What is inferential statistics?

It is called inferential statistics or statistical inference to the branch of Statistics in charge of making deductions, that is, infer properties, conclusions and trends, from a sample of the set. Its role is to interpret, make projections and comparisons.

Inferential statistics usually employ mechanisms that allow you to carry out such deductions, such as point estimation tests (or confidence intervals), hypothesis tests, parametric tests (such as mean, difference of means, proportions, etc.) and non-parametric (like the chi-square test, etc.). Correlation and regression analysis, time series, analysis of variance, among others, are also useful.
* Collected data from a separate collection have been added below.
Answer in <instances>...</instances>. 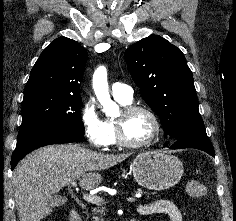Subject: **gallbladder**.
I'll return each instance as SVG.
<instances>
[{
  "instance_id": "gallbladder-1",
  "label": "gallbladder",
  "mask_w": 236,
  "mask_h": 221,
  "mask_svg": "<svg viewBox=\"0 0 236 221\" xmlns=\"http://www.w3.org/2000/svg\"><path fill=\"white\" fill-rule=\"evenodd\" d=\"M64 203V198L59 195H54L49 201V204L52 207H58L61 206Z\"/></svg>"
}]
</instances>
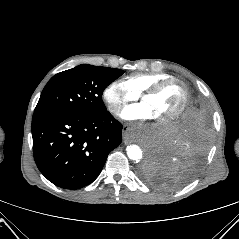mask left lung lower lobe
Here are the masks:
<instances>
[{"instance_id":"left-lung-lower-lobe-1","label":"left lung lower lobe","mask_w":239,"mask_h":239,"mask_svg":"<svg viewBox=\"0 0 239 239\" xmlns=\"http://www.w3.org/2000/svg\"><path fill=\"white\" fill-rule=\"evenodd\" d=\"M209 116L193 101L170 132L152 147L143 173L154 186L169 190L189 182L209 146Z\"/></svg>"}]
</instances>
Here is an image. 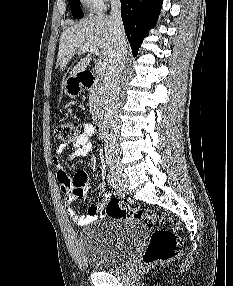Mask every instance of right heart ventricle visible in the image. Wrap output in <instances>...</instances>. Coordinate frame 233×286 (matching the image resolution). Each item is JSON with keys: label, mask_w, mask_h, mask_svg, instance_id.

Hence, inferential statistics is extremely useful in population analysis and trends, to get a possible idea of ​​its actions and reactions in the face of specific conditions. This does not mean that they can be predicted faithfully, nor that we are in the presence of an exact science, but it does mean a possible approximation to the final result.
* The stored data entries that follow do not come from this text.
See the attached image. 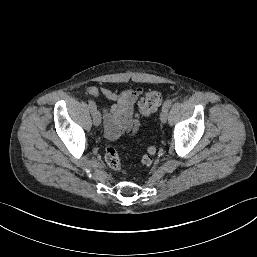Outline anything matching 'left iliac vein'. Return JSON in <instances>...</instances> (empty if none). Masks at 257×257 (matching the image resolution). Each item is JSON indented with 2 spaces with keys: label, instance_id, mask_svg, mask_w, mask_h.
Returning <instances> with one entry per match:
<instances>
[{
  "label": "left iliac vein",
  "instance_id": "left-iliac-vein-1",
  "mask_svg": "<svg viewBox=\"0 0 257 257\" xmlns=\"http://www.w3.org/2000/svg\"><path fill=\"white\" fill-rule=\"evenodd\" d=\"M160 121L162 123H166V121H167V110L166 109H162V111L160 113Z\"/></svg>",
  "mask_w": 257,
  "mask_h": 257
}]
</instances>
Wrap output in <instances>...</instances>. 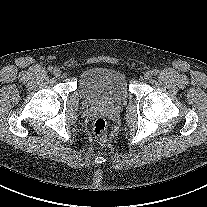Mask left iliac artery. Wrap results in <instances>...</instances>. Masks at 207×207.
<instances>
[{"mask_svg":"<svg viewBox=\"0 0 207 207\" xmlns=\"http://www.w3.org/2000/svg\"><path fill=\"white\" fill-rule=\"evenodd\" d=\"M158 73H159L158 69H154V70L152 71V74H153V75H157Z\"/></svg>","mask_w":207,"mask_h":207,"instance_id":"44dca946","label":"left iliac artery"}]
</instances>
Examples of inferential statistics

Inferential statistics
Marketing companies use various statistical and differential tools.

Some examples of the application of inferential statistics are:

  • Voting trend polls. Before an important election, various pollsters poll public opinion to collect relevant data and then, having the sample analyzed and broken down, infer trends: who is the favorite, who is second, etc.
  • Market analysis. Companies often hire other specialized marketing companies to analyze their niche markets through various statistical and differential tools, such as surveys and focus groups, from which to deduce which products people prefer and in what context, etc.
  • Medical epidemiology. Having specific data on the affectation of a certain population by one or more specific diseases, epidemiologists and public health specialists can reach conclusions regarding what public measures are necessary to prevent these diseases from spreading and contribute to their eradication.

Descriptive statistics

Descriptive statistics
Descriptive statistics uses the presentation of data and mathematical operations.

Unlike inferential, descriptive statistics does not care about conclusions, interpretations or hypotheses based on what is reflected by the sample, but rather on the ideal methods for organizing the information it contains and highlighting its essential characteristics.

In other words, it is about “objective” statistics, committed to presentation of data (textual, graphical or by tables) and the mathematical operations that can be applied to obtain greater data margins, new information or exact frequencies and variabilities.